It's my first time trying to implement elastic net algorithm on microarray data and I'm facing some issues.
My dataset DATA
is a data frame that is consisted by 72 observations (rows) and 18703 predictors (columns). Observations are stored as the 18704th column in the data frame and are in replicates like the following.

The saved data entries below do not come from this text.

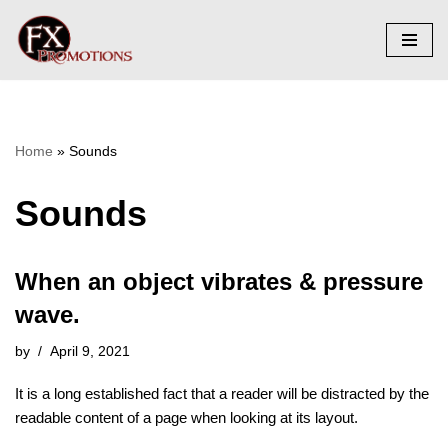
Skip
to
content
Home
»
Sounds
Sounds
When an object vibrates & pressure
wave.
by
April 9, 2021
It is a long established fact that a reader will be distracted by the
readable content of a page when looking at its layout.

DATA["classes"] = c( rep("A",10),
rep("B",13),
rep("C",3),
rep("D",10),
rep("E",10),
rep("F",10),
rep("G",10),
rep("H",3),
rep("I",3))
The way I'm trying to execute the elastic net is the following
# Random Sampling with 70-30% for training and validation respectively
y = z = 0
while(y != 9 || z != 9){
sample = sample(x = 1:nrow(DATA) , size = 0.7 * nrow(DATA) )
train = DATA[sample,]
test = DATA[-sample,]
y = length(unique(train$classes))
z = length(unique(test$classes))
}
# Execute the glmnet CV
y = as.factor(train$classes)
cvfit = cv.glmnet(train[,-18704], y, family="multinomial", alpha=0.9)
The thing now is that I'm getting this error that I cannot understand what it actually means.
Error in lognet(x, is.sparse, ix, jx, y, weights, offset, alpha, nobs, :
(list) object cannot be coerced to type 'double'
In addition: Warning message:
In lognet(x, is.sparse, ix, jx, y, weights, offset, alpha, nobs, :
one multinomial or binomial class has fewer than 8 observations; dangerous ground
Is this because the replications of each observation are not even (some have 10 and others 3 ) or is it something different ?
Also,while reading the documentation of the cv.glmnet
I couldn't understand what the nfolds argument stands for. So if anyone can explain this it would be very helpful.
Thanks in advance.